Drawing Down the Strategic Petroleum Reserve: Bad Policy, Bad Timing
President Obama’s decision to draw down 30 million barrels of crude oil from the Strategic Petroleum Reserve (SPR), in concert with a similar drawdown by other members of the International Energy Agency, is ill-advised. The decision is at sharp odds with the reason that the SPR was originally created. For many years, the major focus of emergency oil supply planning has been the development of a strategic oil reserve program. Strategic stockpiling has been a part of U.S. defense policy since 1912 when President Taft set aside petroleum fields to ensure strategic stocks for the navy. In the aftermath of the embargo of 1973-1974 by the Organization of Arab Petroleum Exporting Countries (OAPEC), Congress passed the energy Policy and Conservation Act in 1975 authorizing the creation of a Strategic Petroleum Reserve Project Management Office (SPRO), which established for the first time the concept of a petroleum reserve for the civilian economy.
The stockpiling of emergency reserves is designed, at least in part, to deter the international curtailment of oil supplies to the United States. Following the creation of the International Energy Agency’s oil-sharing mechanism, each member of the IEA agreed to hold “strategic stocks” to share with the other members in the event that any member state experienced a seven percent or greater shortfall in its oil supplies. While the operational details of the oil sharing mechanisms are complex, the SPR is America’s contribution to this effort. In the event of a major disruption, the United States is required to share the stockpiles in the SPR with IEA members as well as to meet our own needs. With the Middle East and North Africa now in a political imbroglio that could well become far worse, it seems unwise to use the SPR—particularly at a time when the ongoing global economic slowdown is driving down crude prices. Even in the absence of a major crisis, by drawing down the SPR today in response to high oil prices, we leave ourselves open to the risk of even higher oil price in future when we come to replenish supplies.
From its formation, the SPR has been subject to controversy over several issues including how fast it should be filled; its size—particularly in relation to the nation’s oil import dependency; the level of protection it provides; and the cost of that protection relative to other pressing social and economic priorities. The SPR fill rates have been determined more by domestic political considerations rather than firm assessments of global oil supply and demand. This has sometimes exacerbated tensions with our traditional allies in the oil producing world as the United States has restocked—and thereby raised demand—at the same time as pressuring Saudi Arabia to raising production. As currently structured, the SPR feeds into the U.S. pipeline network and is seen as the “hub” of America’s emergency spare wheel. Can it do the job? Some analysts believe that the SPR would not be adequate in the event of a major disruption. According to this view, if the United States lost imports faster than it could draw down the SPR, shortages would appear throughout the system. As an alternative, it has been suggested that the United States implement a regional SPR system; however, this would entail higher costs and, in some places, above-ground facilities in some areas that could be subject to sabotage.

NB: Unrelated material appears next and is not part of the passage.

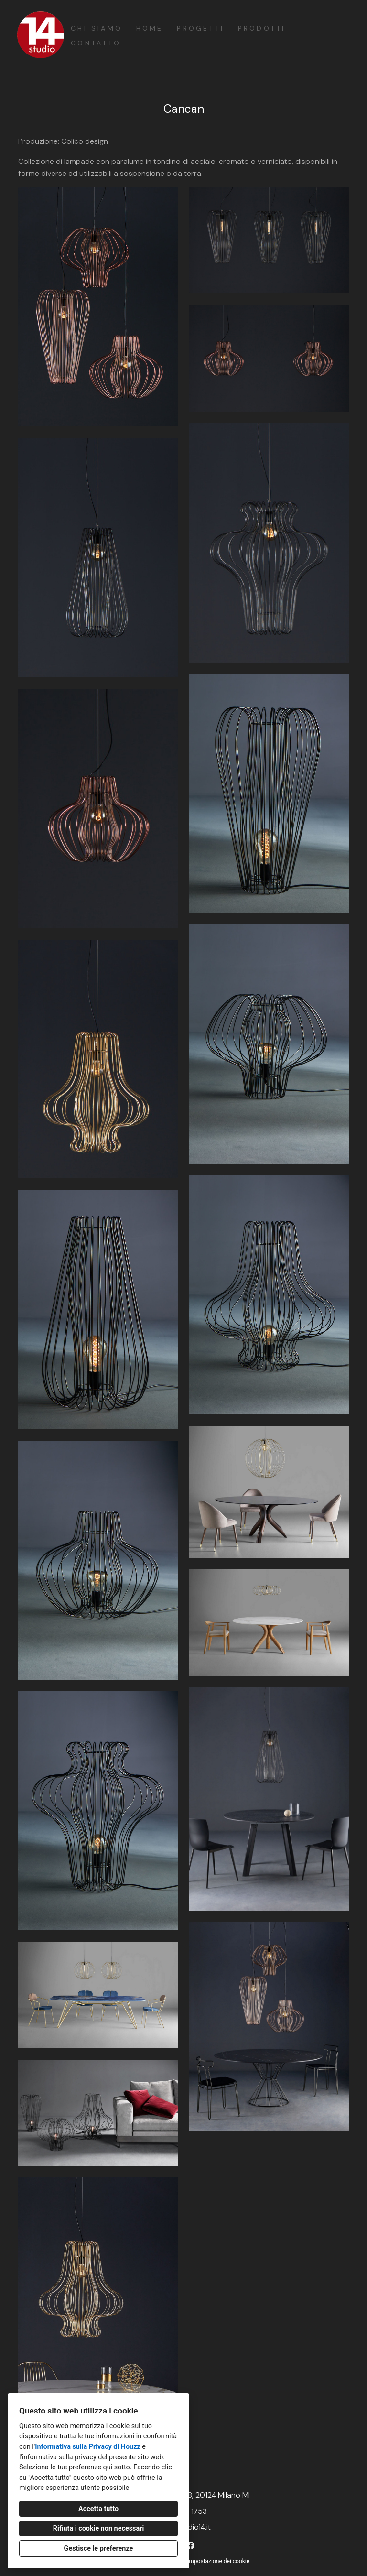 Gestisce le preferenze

One approach that merits detailed examination for the future is whether the SPR might be strengthened by establishing an industrial petroleum reserve (IPR) as called for in the original SPRO legislation. Some countries, such as Japan, Germany and the Netherlands, have joint public-private arrangements for strategic reserves, while in other countries national oil companies manage oil strategic stocks. There are many good arguments for diversifying our oil reserve system either through financial support for commercial stockpiles or by mandating certain reserve inventories to be held by the private sector. Clearly, the private sector might be able to manage the SPR more efficiently and at a lower cost. Likewise because private sector stocks would be dispersed around the country, unique crisis situations hitting some regions more than others could be better managed. Private firms could also be encouraged to hold petroleum products thereby reducing the lead time in drawing down the SPR, getting the crude refined and into the marketplace. The higher costs of storage could be passed onto the consumer; while this would probably be politically unpopular, higher prices might induce more conservation than the current arrangements in which the SPR is funded by the taxpayer in the federal budget. The chief disadvantage of an IPR would be the diversion of capital away from other productive enterprises and concern that in a competitive marketplace the industry might not be able to recover its costs since each firm would have a different marginal cost curve.
The decision to use strategic stocks is never easy—crises by their very nature are difficult to predict and manage, making the use of one-time emergency measures a calculated gamble at beset. However, using the SPR to deal with high oil prices in a time of economic sluggishness is misguided—especially when crude prices are falling and both the administration and Congress seem unable to take measures for sustainable economic or energy security.